Sql-server – SQL Server: Duplicate Index Question

indexsql-server-2008

We recently has a massive performance problem on our system, which we narrowed down to a problem with I/O on the LUN. IOPS increased twenty-fold during the period when the problem was occuring. The LUN in question was the one that tempdb uses. This is all according to our network/server admins (I have no network/SAN/Server expertise).

Everyone on the team was investigating the problem, until one team member found an expensive query in activity monitor that look suspicious. He inspected the table and found and index that was a duplicate. Actually, it was technically an overlap, since it had one additional included column over and above from the original index.

The overlapping index had been in production for about three weeks with no problems.

The index was dropped in production, and the performance problems stopped almost immediately after We were not all in sync monitoring and trying fixes (never mind that this isn't a good practice).

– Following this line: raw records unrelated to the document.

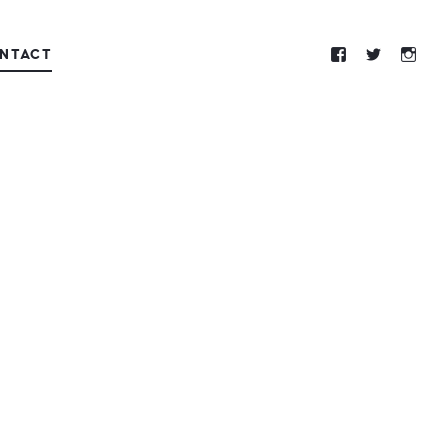
NTACT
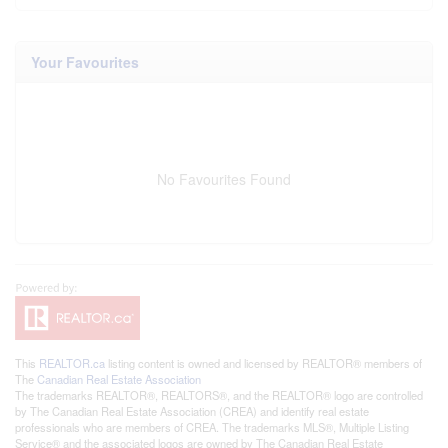
Your Favourites
No Favourites Found
This
REALTOR.ca
listing content is owned and licensed by REALTOR® members of
The
Canadian Real Estate Association
The trademarks REALTOR®, REALTORS®, and the REALTOR® logo are controlled
by The Canadian Real Estate Association (CREA) and identify real estate
professionals who are members of CREA. The trademarks MLS®, Multiple Listing
Service® and the associated logos are owned by The Canadian Real Estate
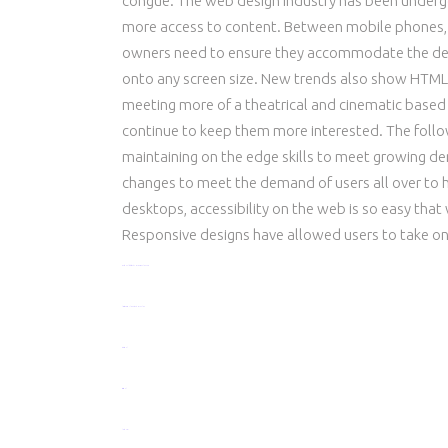
congue. The web design industry has been underg
more access to content. Between mobile phones, t
owners need to ensure they accommodate the dem
onto any screen size. New trends also show HTML5
meeting more of a theatrical and cinematic based e
continue to keep them more interested. The foll
maintaining on the edge skills to meet growing 
changes to meet the demand of users all over to
desktops, accessibility on the web is so easy t
Responsive designs have allowed users to take one
watch Half Girlfriend 2017 movie online now
live streaming film Get Out 2017 online
toto togel
situs togel
link gacor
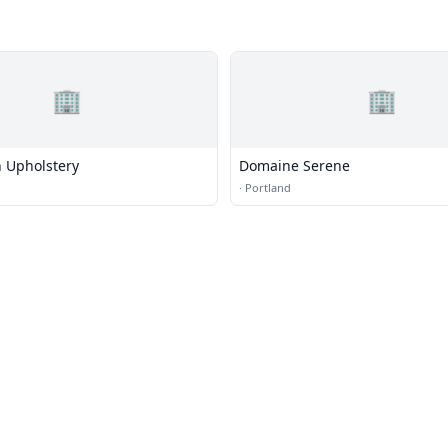
🏢
🏢
 Upholstery
Domaine Serene
·
Portland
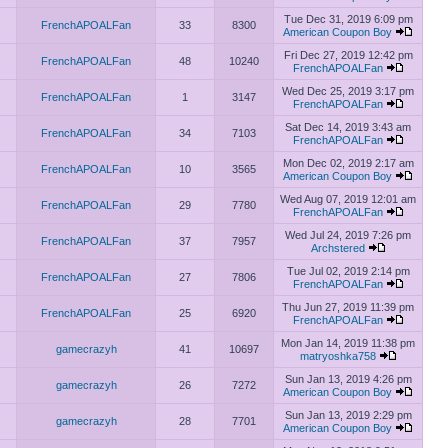
Tue Dec 31, 2019 6:09 pm
FrenchAPOALFan
33
8300
American Coupon Boy
Fri Dec 27, 2019 12:42 pm
FrenchAPOALFan
48
10240
FrenchAPOALFan
Wed Dec 25, 2019 3:17 pm
FrenchAPOALFan
1
3147
FrenchAPOALFan
Sat Dec 14, 2019 3:43 am
FrenchAPOALFan
34
7103
FrenchAPOALFan
Mon Dec 02, 2019 2:17 am
FrenchAPOALFan
10
3565
American Coupon Boy
Wed Aug 07, 2019 12:01 am
FrenchAPOALFan
29
7780
FrenchAPOALFan
Wed Jul 24, 2019 7:26 pm
FrenchAPOALFan
37
7957
Archstered
Tue Jul 02, 2019 2:14 pm
FrenchAPOALFan
27
7806
FrenchAPOALFan
Thu Jun 27, 2019 11:39 pm
FrenchAPOALFan
25
6920
FrenchAPOALFan
Mon Jan 14, 2019 11:38 pm
gamecrazyh
41
10697
matryoshka758
Sun Jan 13, 2019 4:26 pm
gamecrazyh
26
7272
American Coupon Boy
Sun Jan 13, 2019 2:29 pm
gamecrazyh
28
7701
American Coupon Boy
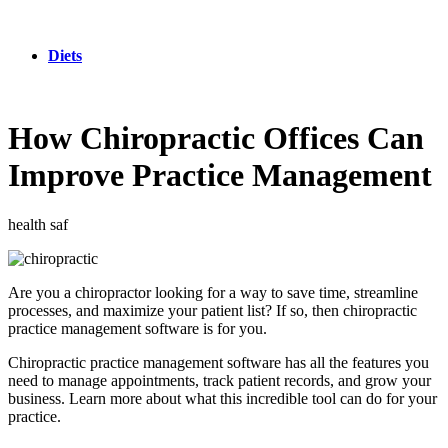
Diets
How Chiropractic Offices Can
Improve Practice Management
health saf
Are you a chiropractor looking for a way to save time, streamline
processes, and maximize your patient list? If so, then chiropractic
practice management software is for you.
Chiropractic practice management software has all the features you
need to manage appointments, track patient records, and grow your
business. Learn more about what this incredible tool can do for your
practice.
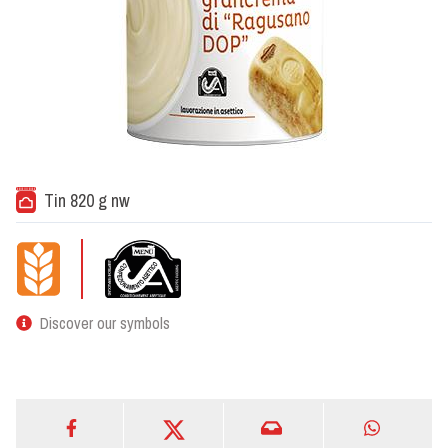
Tin 820 g nw
Discover our symbols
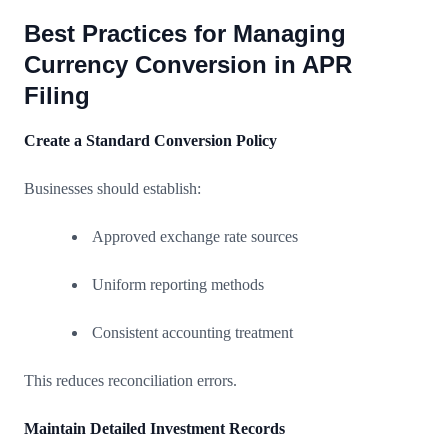
Best Practices for Managing
Currency Conversion in APR
Filing
Create a Standard Conversion Policy
Businesses should establish:
Approved exchange rate sources
Uniform reporting methods
Consistent accounting treatment
This reduces reconciliation errors.
Maintain Detailed Investment Records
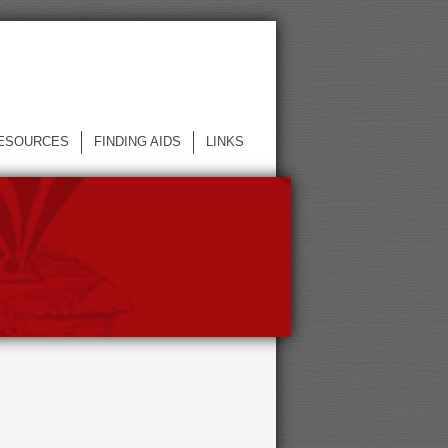
ESOURCES
FINDING AIDS
LINKS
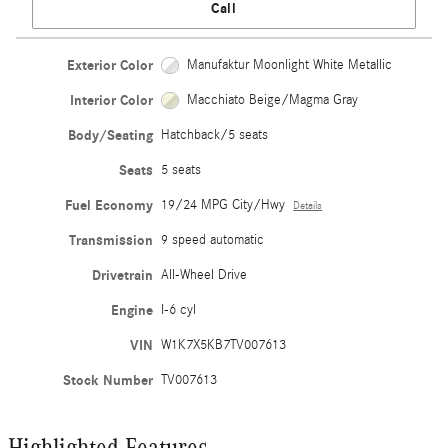
Call
Exterior Color
Manufaktur Moonlight White Metallic
Interior Color
Macchiato Beige/Magma Gray
Body/Seating
Hatchback/5 seats
Seats
5 seats
Fuel Economy
19/24 MPG City/Hwy
Details
Transmission
9 speed automatic
Drivetrain
All-Wheel Drive
Engine
I-6 cyl
VIN
W1K7X5KB7TV007613
Stock Number
TV007613
Highlighted Features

So it's possible it was a coincidence, but no other changes were made in the same timeframe, and we're 99% sure this index was somehow the cause.

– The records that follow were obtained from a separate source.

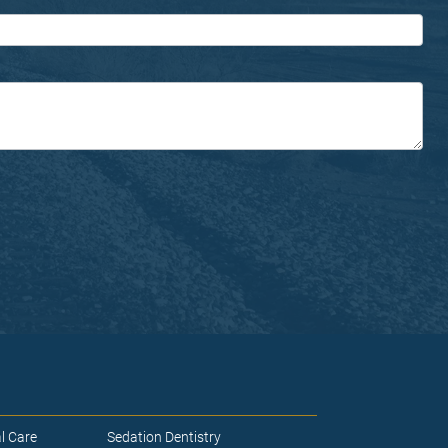
l Care
Sedation Dentistry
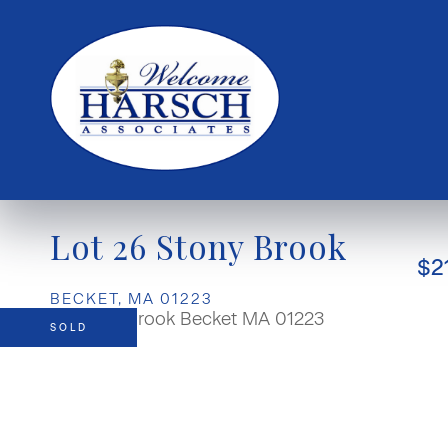
Lot 26 Stony Brook
$2
BECKET,
MA
01223
SOLD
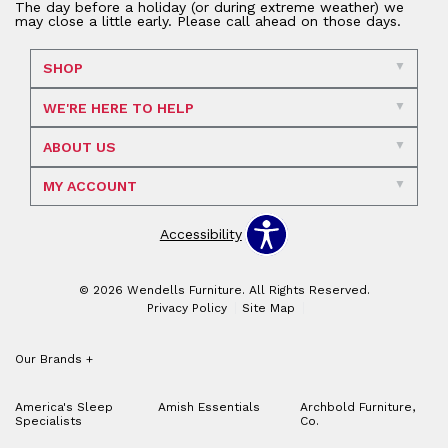
The day before a holiday (or during extreme weather) we
may close a little early. Please call ahead on those days.
SHOP
WE'RE HERE TO HELP
ABOUT US
MY ACCOUNT
Accessibility
© 2026 Wendells Furniture. All Rights Reserved.
Privacy Policy
Site Map
Our Brands
+
America's Sleep
Amish Essentials
Archbold Furniture,
Specialists
Co.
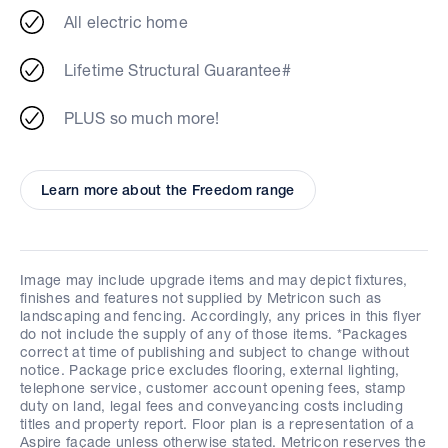
All electric home
Lifetime Structural Guarantee#
PLUS so much more!
Learn more about the Freedom range
Image may include upgrade items and may depict fixtures,
finishes and features not supplied by Metricon such as
landscaping and fencing. Accordingly, any prices in this flyer
do not include the supply of any of those items. *Packages
correct at time of publishing and subject to change without
notice. Package price excludes flooring, external lighting,
telephone service, customer account opening fees, stamp
duty on land, legal fees and conveyancing costs including
titles and property report. Floor plan is a representation of a
Aspire façade unless otherwise stated. Metricon reserves the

I realize a superfluous index can cause performance problems, but I have never heard of a case where the problem would be that pronounced. Adding the index back also caused no problems (I know–also not a good practice in production).

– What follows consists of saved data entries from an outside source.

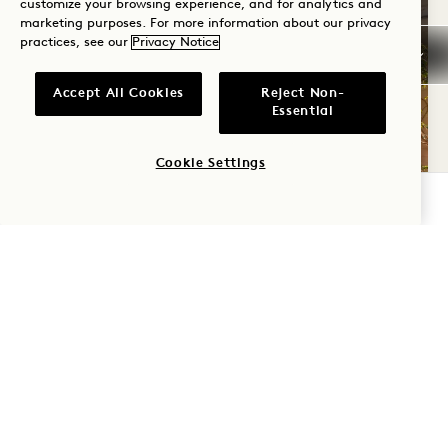
customize your browsing experience, and for analytics and
marketing purposes. For more information about our privacy
practices, see our
Privacy Notice
Accept All Cookies
Reject Non-
Essential
Cookie Settings
CHECK AVAILABILITY
SERVICES & AMENITIES
Feel at ease from the moment you arrive with
thoughtful touches that make every detail of
your stay unforgettable. At 1 Hotel Brooklyn
Bridge, we’re here to offer you the best of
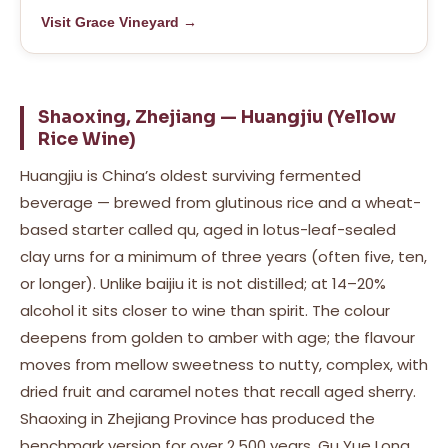
Visit Grace Vineyard →
Shaoxing, Zhejiang — Huangjiu (Yellow
Rice Wine)
Huangjiu is China’s oldest surviving fermented
beverage — brewed from glutinous rice and a wheat-
based starter called qu, aged in lotus-leaf-sealed
clay urns for a minimum of three years (often five, ten,
or longer). Unlike baijiu it is not distilled; at 14–20%
alcohol it sits closer to wine than spirit. The colour
deepens from golden to amber with age; the flavour
moves from mellow sweetness to nutty, complex, with
dried fruit and caramel notes that recall aged sherry.
Shaoxing in Zhejiang Province has produced the
benchmark version for over 2,500 years. Gu Yue Long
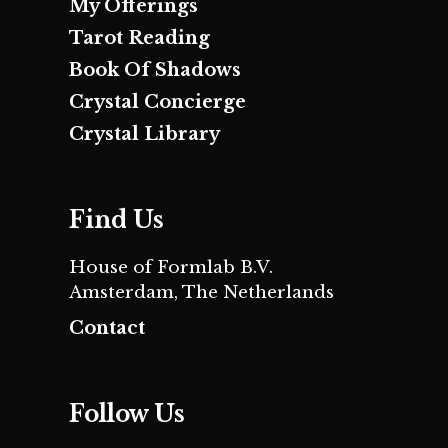
My Offerings
Tarot Reading
Book Of Shadows
Crystal Concierge
Crystal Library
Find Us
House of Formlab B.V.
Amsterdam, The Netherlands
Contact
Follow Us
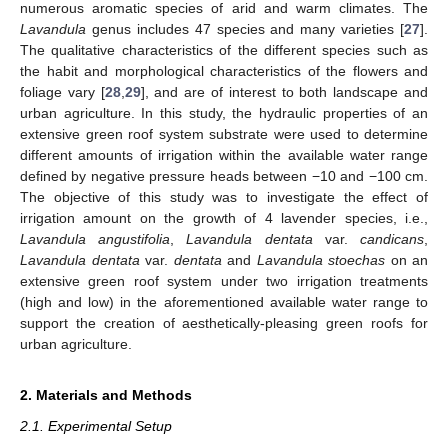
numerous aromatic species of arid and warm climates. The
Lavandula
genus includes 47 species and many varieties [
27
].
The qualitative characteristics of the different species such as
the habit and morphological characteristics of the flowers and
foliage vary [
28
,
29
], and are of interest to both landscape and
urban agriculture. In this study, the hydraulic properties of an
extensive green roof system substrate were used to determine
different amounts of irrigation within the available water range
defined by negative pressure heads between −10 and −100 cm.
The objective of this study was to investigate the effect of
irrigation amount on the growth of 4 lavender species, i.e.,
Lavandula angustifolia
,
Lavandula dentata
var.
candicans
,
Lavandula dentata
var.
dentata
and
Lavandula stoechas
on an
extensive green roof system under two irrigation treatments
(high and low) in the aforementioned available water range to
support the creation of aesthetically-pleasing green roofs for
urban agriculture.
2. Materials and Methods
2.1. Experimental Setup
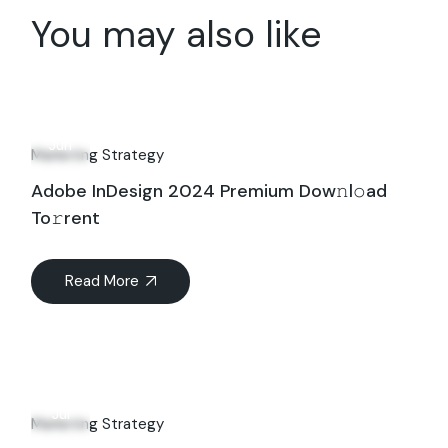
You may also like
18
Jun
Marketing Strategy
Adobe InDesign 2024 Premium Dow𝚗l𝚘ad
To𝚛rent
Read More
23
Jul
Marketing Strategy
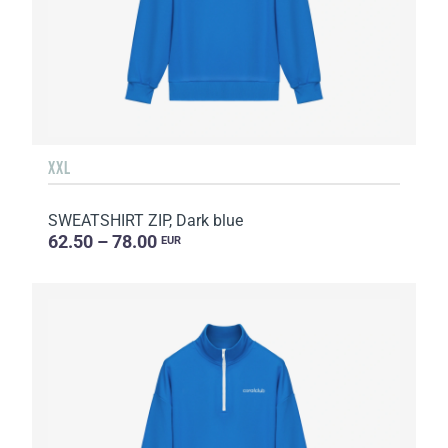
XXL
SWEATSHIRT ZIP, Dark blue
62.50 – 78.00
EUR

Any idea of what the root cause of the problem could have been? The duplication? A corrupted index (if such a think exists)?

Any online sources as references would be deeply appreciated as well.

Best Answer

Without the execution plans, it's impossible to say, but I've seen a similar scenario pop up. Had a client once whose database was teetering on the edge of being able to fit in memory. Someone added an index on a large table, queries started using it (which kept big chunks of it in memory.) Things all used to fit in memory perfectly, but they hit a tipping point where they started to hammer the disk much more frequently. We caught it via the sudden spike in disk access and a sudden drop in Page Life Expectancy.

Ideally, you should capture these Perfmon counters continuously on database servers, and alert when they drop dangerously. That'd help correlate things so you'd know if the PLE drop also happened, and that'd indicate you might be running out of memory to cache things.